Kashmir is an issue which has to be settled. There is no running away from it. But should even limited ties between the two countries depend on the solution of Kashmir? Both sides have wasted 60 long years and have fought three wars. They are nowhere nearer the Kashmir solution than they were in 1948. Had we reversed the order and facilitated trade and travel first, we would have generated enough goodwill to take up thorny problems like Kashmir.

Whenever I have visited Pakistan, I have found the climate improving. There is no tension. Pakistanis are awakening to New Delhi’s difficulties in keeping its polity pluralistic as well as democratic. India is ashamed of many happenings, particularly those which have made a mockery of our secular credentials.

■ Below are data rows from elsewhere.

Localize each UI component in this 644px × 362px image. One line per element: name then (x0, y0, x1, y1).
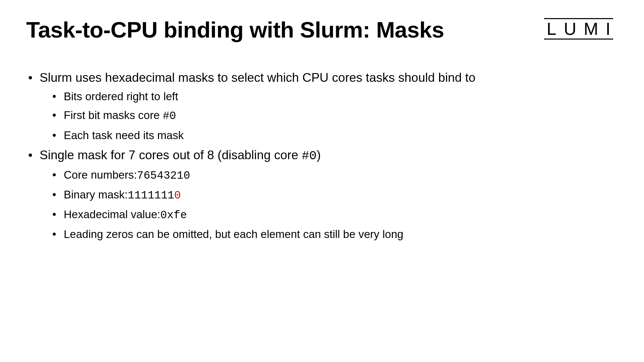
bullet-2-sub-1: Core numbers: 76543210 (50, 166, 618, 185)
bullet-1-sub-3: Each task need its mask (50, 126, 618, 145)
bullet-1-text: Slurm uses hexadecimal masks to select w… (40, 71, 476, 84)
slide-title: Task-to-CPU binding with Slurm: Masks (26, 17, 444, 43)
bullet-2: Single mask for 7 cores out of 8 (disabl… (26, 145, 618, 244)
slide: Task-to-CPU binding with Slurm: Masks LU… (0, 0, 644, 362)
binary-mask-label: Binary mask: (64, 185, 128, 204)
binary-mask-prefix: 1111111 (128, 189, 174, 202)
logo: LUMI (547, 18, 618, 40)
bullet-2-pre: Single mask for 7 cores out of 8 (disabl… (40, 148, 302, 162)
core-numbers-value: 76543210 (137, 167, 190, 185)
bullet-1-sub-2-code: #0 (163, 110, 176, 122)
bullet-2-sub-3: Hexadecimal value: 0xfe (50, 205, 618, 225)
hex-value: 0xfe (160, 206, 187, 225)
bullet-1-sub-1: Bits ordered right to left (50, 87, 618, 106)
binary-mask-value: 11111110 (128, 186, 181, 205)
bullet-1-sublist: Bits ordered right to left First bit mas… (40, 87, 618, 144)
bullet-list-lvl1: Slurm uses hexadecimal masks to select w… (26, 68, 618, 244)
bullet-2-post: ) (317, 148, 321, 162)
header-row: Task-to-CPU binding with Slurm: Masks LU… (26, 17, 618, 43)
bullet-2-sub-4: Leading zeros can be omitted, but each e… (50, 225, 618, 244)
bullet-2-sublist: Core numbers: 76543210 Binary mask: 1111… (40, 166, 618, 244)
bullet-1-sub-2-pre: First bit masks core (64, 109, 163, 121)
bullet-2-sub-2: Binary mask: 11111110 (50, 185, 618, 205)
bullet-1: Slurm uses hexadecimal masks to select w… (26, 68, 618, 145)
core-numbers-label: Core numbers: (64, 166, 137, 184)
slide-content: Slurm uses hexadecimal masks to select w… (26, 68, 618, 244)
binary-mask-red-bit: 0 (174, 189, 181, 202)
bullet-2-code: #0 (302, 149, 317, 163)
bullet-1-sub-2: First bit masks core #0 (50, 106, 618, 126)
hex-value-label: Hexadecimal value: (64, 205, 160, 224)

Still the majority of people are trying to restore the ‘balance’ which India has come to represent over the years. The task has become more difficult because a band of Taliban has come up among the Hindus. Since we are nearing the general election, the BJP is at its old game of dividing the society. The party, burning with the ambition to return to power, is using all methods to incite the Hindus that constitute the majority.

Equation with Islamabad is an essential ingredient to protect the ethos of secularism. This is where I find Zardari different from the general run of politicians in Pakistan. He is preparing his country to face certain realities. He has no hesitation in saying that India is not a threat to his country. He has recognised India’s economic prowess. He rightly imagines Pakistani cement factories being constructed to provide for India’s huge infrastructure needs, Pakistan textile mills meeting Indian demand for blue jeans, Pakistani ports being used to relieve the congestion. What is wrong with that?

Mercifully, the clarification which Pakistan’s Information Minister Sherry Rehman issued regarding Zardari’s interview is confined to Kashmir. The most important part regarding economic cooperation between the two countries seems to have general support in Pakistan. It goes without saying that vested interests do not see anything beyond the Kashmir issue. And they are plugging the same old line. I concede that Kashmir is the core issue. But certain steps like trade, travel and sharing technology will pave the ground to tackle the issue more effectively.

Even on Kashmir, Sherry Rehman has said that Zardari never called the Hurriyat leaders terrorists. He did not comment on them. Why bring in something he never said? He wants Pakistan to be at par with India. But at the same time Zardari is not scared of India’s influence abroad.

One thing striking about Zardari is that he is courageous enough to tread the ground on which politicians of the old mould fear to walk. Leaders of different parties in Pakistan have a viewpoint on India that is not divergent from one another’s. Kashmir is a symptom, not the disease. The disease is the feeling which the country’s size and economy evokes. It has more to do with fear than with religious bias.

No doubt, New Delhi is closely watching what Zardari does or says. His meeting with Prime Minister Manmohan Singh in New York went extremely well. It seems the latter was impressed by the former’s frankness. Pakistan is passing through difficult times. New Delhi has to do something concrete to express its solidarity with Islamabad, more so with the nascent democracy. It is in India’s own interest.

The writer is a leading journalist based in Delhi.